Scaling Auto Scaling Groups with Multiple Step Scaling Policies in Terraform

Auto Scaling Groups (ASGs) are a cornerstone of resilient cloud architecture. They allow your infrastructure to dynamically respond to load by adding or removing EC2 instances. In this blog, we’ll explore how to configure Step Scaling Policies using Terraform, triggered by multiple CloudWatch alarms—CPU, memory, and response time.

This setup is ideal for production environments where scaling decisions depend on more than just CPU usage.

What Is Step Scaling?

Step Scaling allows you to define scaling adjustments based on the magnitude of the metric breach. For example, if CPU usage exceeds 50%, you might add 1 instance; if it exceeds 80%, you might add 2.
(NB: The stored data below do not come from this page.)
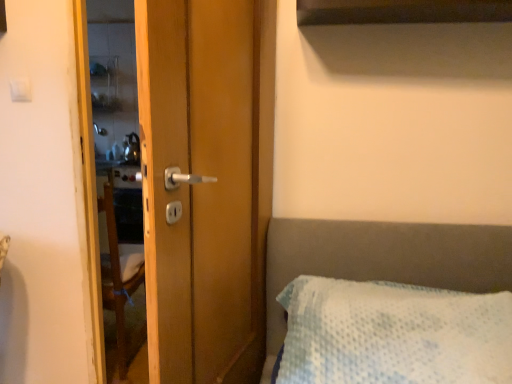 Describe the element at coordinates (20, 89) in the screenshot. I see `white plastic light switch at upper left` at that location.

Image resolution: width=512 pixels, height=384 pixels. In order to click on white plastic light switch at upper left in this screenshot , I will do `click(20, 89)`.

What do you see at coordinates (197, 186) in the screenshot?
I see `wooden door handle at center` at bounding box center [197, 186].

This screenshot has height=384, width=512. Find the location of `wooden door handle at center`. wooden door handle at center is located at coordinates (197, 186).

What is the approximate height of wooden door handle at center?

1.50 meters.

Where is `white plastic light switch at upper left`? The image size is (512, 384). white plastic light switch at upper left is located at coordinates (20, 89).

Considering the relative positions of wooden door handle at center and white plastic light switch at upper left in the image provided, is wooden door handle at center to the left of white plastic light switch at upper left from the viewer's perspective?

No, wooden door handle at center is not to the left of white plastic light switch at upper left.

Is wooden door handle at center further to the viewer compared to white plastic light switch at upper left?

No.

Considering the positions of points (251, 184) and (24, 87), is point (251, 184) farther from camera compared to point (24, 87)?

No, (251, 184) is in front of (24, 87).

From the image's perspective, which object appears higher, wooden door handle at center or white plastic light switch at upper left?

white plastic light switch at upper left, from the image's perspective.

From a real-world perspective, is wooden door handle at center beneath white plastic light switch at upper left?

Yes, from a real-world perspective, wooden door handle at center is below white plastic light switch at upper left.

Between wooden door handle at center and white plastic light switch at upper left, which one has smaller width?

With smaller width is white plastic light switch at upper left.

Who is shorter, wooden door handle at center or white plastic light switch at upper left?

white plastic light switch at upper left is shorter.

Is wooden door handle at center smaller than white plastic light switch at upper left?

Incorrect, wooden door handle at center is not smaller in size than white plastic light switch at upper left.

Is white plastic light switch at upper left completely or partially inside wooden door handle at center?

Actually, white plastic light switch at upper left is outside wooden door handle at center.

Is wooden door handle at center not near white plastic light switch at upper left?

That's right, there is a large distance between wooden door handle at center and white plastic light switch at upper left.

Is white plastic light switch at upper left at the back of wooden door handle at center?

No, white plastic light switch at upper left is not at the back of wooden door handle at center.

How different are the orientations of wooden door handle at center and white plastic light switch at upper left in degrees?

110 degrees.

This screenshot has height=384, width=512. What are the coordinates of `light switch on the left side of wooden door handle at center` in the screenshot? It's located at (20, 89).

Is white plastic light switch at upper left at the right side of wooden door handle at center?

Incorrect, white plastic light switch at upper left is not on the right side of wooden door handle at center.

Who is more distant, white plastic light switch at upper left or wooden door handle at center?

white plastic light switch at upper left is more distant.

Between point (27, 89) and point (216, 225), which one is positioned behind?

Positioned behind is point (27, 89).

From the image's perspective, which is below, white plastic light switch at upper left or wooden door handle at center?

wooden door handle at center is shown below in the image.

From a real-world perspective, is white plastic light switch at upper left beneath wooden door handle at center?

No, from a real-world perspective, white plastic light switch at upper left is not under wooden door handle at center.

Which of these two, white plastic light switch at upper left or wooden door handle at center, is wider?

wooden door handle at center is wider.

Is white plastic light switch at upper left shorter than wooden door handle at center?

Correct, white plastic light switch at upper left is not as tall as wooden door handle at center.

Who is smaller, white plastic light switch at upper left or wooden door handle at center?

With smaller size is white plastic light switch at upper left.

Is white plastic light switch at upper left spatially inside wooden door handle at center, or outside of it?

white plastic light switch at upper left is outside wooden door handle at center.

Is white plastic light switch at upper left beside wooden door handle at center?

No, white plastic light switch at upper left is not making contact with wooden door handle at center.

Is white plastic light switch at upper left aimed at wooden door handle at center?

No.

Measure the distance from white plastic light switch at upper left to wooden door handle at center.

white plastic light switch at upper left and wooden door handle at center are 1.03 meters apart from each other.

Locate an element on the screen. screen door on the right side of white plastic light switch at upper left is located at coordinates (197, 186).

The width and height of the screenshot is (512, 384). What are the coordinates of `screen door that appears below the white plastic light switch at upper left (from the image's perspective)` in the screenshot? It's located at (197, 186).

The height and width of the screenshot is (384, 512). Identify the location of light switch on the left of wooden door handle at center. (20, 89).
Unlike Target Tracking, Step Scaling gives you fine-grained control over how your ASG reacts to different thresholds.

Terraform Setup Overview

We’ll define:

An Auto Scaling Group (example)
Three Step Scaling policies:
Scale out on CPU
Scale out on Memory
Scale out on Target Response Time
Three CloudWatch alarms to trigger these policies

Constants

locals {
  asg_name       = "example"
  tg_arn_suffix  = "example/c403f9a1ff6c8e8d"
  lb_arn_suffix  = "app/example/c3b1a1ddcd352e90"
}

These constants are used to reference your ASG, Target Group, and Load Balancer in CloudWatch alarms.

Step Scaling Policies

Each policy increases capacity by +1 instance when triggered.
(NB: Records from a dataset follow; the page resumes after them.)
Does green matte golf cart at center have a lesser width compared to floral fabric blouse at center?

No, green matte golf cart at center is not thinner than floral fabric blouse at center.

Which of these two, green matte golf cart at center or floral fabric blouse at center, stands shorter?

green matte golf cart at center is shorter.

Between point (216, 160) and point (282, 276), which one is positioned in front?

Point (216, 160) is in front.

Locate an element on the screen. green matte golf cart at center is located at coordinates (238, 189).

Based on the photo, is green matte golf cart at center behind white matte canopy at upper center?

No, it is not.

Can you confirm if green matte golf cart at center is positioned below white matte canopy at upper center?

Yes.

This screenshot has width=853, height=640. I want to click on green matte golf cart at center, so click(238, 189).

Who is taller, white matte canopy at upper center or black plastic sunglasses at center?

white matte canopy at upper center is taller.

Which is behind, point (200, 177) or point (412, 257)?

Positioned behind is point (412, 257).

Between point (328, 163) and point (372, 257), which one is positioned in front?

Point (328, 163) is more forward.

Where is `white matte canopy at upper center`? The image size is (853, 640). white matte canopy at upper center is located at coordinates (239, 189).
resource "aws_autoscaling_policy" "scale_out_cpu" {
  name                      = "example-scale-out-cpu"
  autoscaling_group_name    = local.asg_name
  policy_type               = "StepScaling"
  adjustment_type           = "ChangeInCapacity"
  metric_aggregation_type   = "Average"
  estimated_instance_warmup = 60

  step_adjustment {
    scaling_adjustment          = 1
    metric_interval_lower_bound = 0
  }
}

Repeat similarly for memory and response time:

resource "aws_autoscaling_policy" "scale_out_mem" { ... }
resource "aws_autoscaling_policy" "scale_out_rt" { ... }

CloudWatch Alarms

1. CPU Utilization > 50%

resource "aws_cloudwatch_metric_alarm" "cpu_high" {
  alarm_name          = "example-scaling-cpu-utilization-high"
  comparison_operator = "GreaterThanOrEqualToThreshold"
  evaluation_periods  = 1
  period              = 60
  statistic           = "Average"
  threshold           = 50
  namespace           = "AWS/EC2"
  metric_name         = "CPUUtilization"
  alarm_actions       = [aws_autoscaling_policy.scale_out_cpu.arn]

  dimensions = {
    AutoScalingGroupName = local.asg_name
  }
}

2. Memory Used Percent > 80%

This uses CWAgent metrics:

resource "aws_cloudwatch_metric_alarm" "mem_high" {
  alarm_name          = "example-scaling-memory-used-percent-high"
  namespace           = "CWAgent"
  metric_name         = "mem_used_percent"
  threshold           = 80
  alarm_actions       = [aws_autoscaling_policy.scale_out_mem.arn]

  dimensions = {
    AutoScalingGroupName = local.asg_name
  }
}

? Tip: Ensure your EC2 instances are running the CloudWatch Agent and publishing mem_used_percent.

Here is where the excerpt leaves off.